EXERCISE REQUIREMENTS: Your task is to print all of the entries exactly, though the pictures should not be included.
---------- DATA LISTING ----------
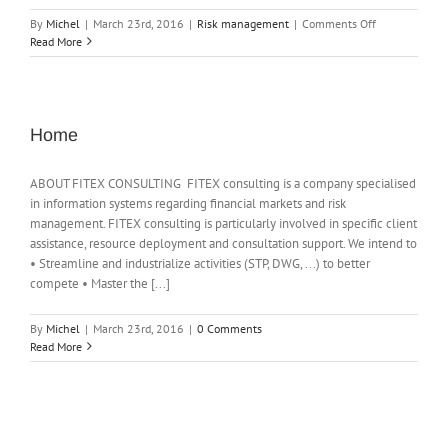
on
By
Michel
|
March 23rd, 2016
|
Risk management
|
Comments Off
Offer
Read More
for
optimization
service
of
the
Home
collateral
ABOUT FITEX CONSULTING FITEX consulting is a company specialised
in information systems regarding financial markets and risk
management. FITEX consulting is particularly involved in specific client
assistance, resource deployment and consultation support. We intend to
• Streamline and industrialize activities (STP, DWG, ...) to better
compete • Master the [...]
By
Michel
|
March 23rd, 2016
|
0 Comments
Read More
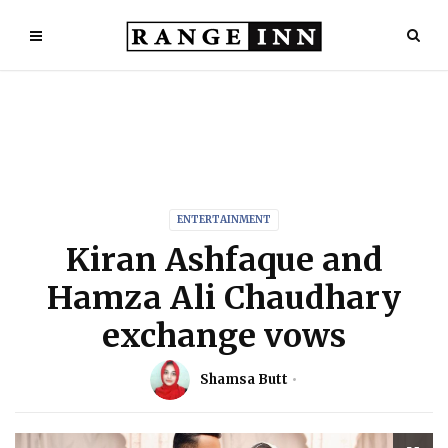
ENTERTAINMENT
Kiran Ashfaque and
Hamza Ali Chaudhary
exchange vows
Shamsa Butt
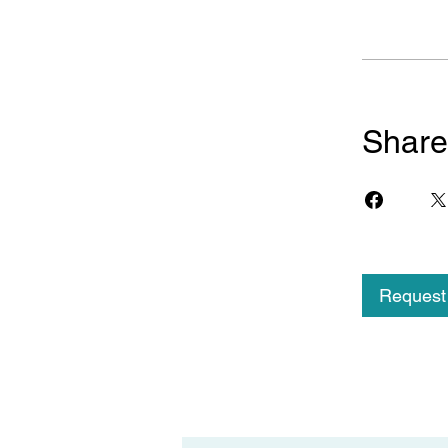
Share
Request 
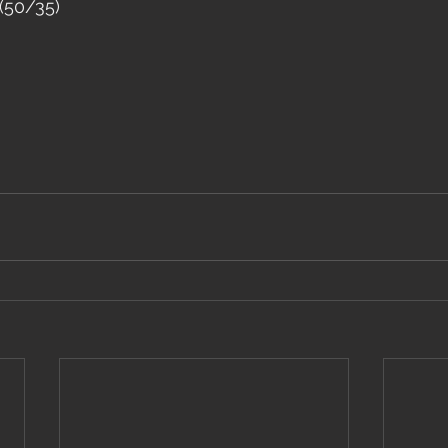
(50/35)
----------
ANSWER FOR THE TASK:
on
By
Michel
|
March 23rd, 2016
|
Risk management
|
Comments Off
Offer
Read More
for
optimization
service
of
the
Home
collateral
ABOUT FITEX CONSULTING FITEX consulting is a company specialised
in information systems regarding financial markets and risk
management. FITEX consulting is particularly involved in specific client
assistance, resource deployment and consultation support. We intend to
• Streamline and industrialize activities (STP, DWG, ...) to better
compete • Master the [...]
By
Michel
|
March 23rd, 2016
|
0 Comments
Read More
ENTERTAINMENT
Kiran Ashfaque and
Hamza Ali Chaudhary
exchange vows
Shamsa Butt
Share
Request 
(50/35)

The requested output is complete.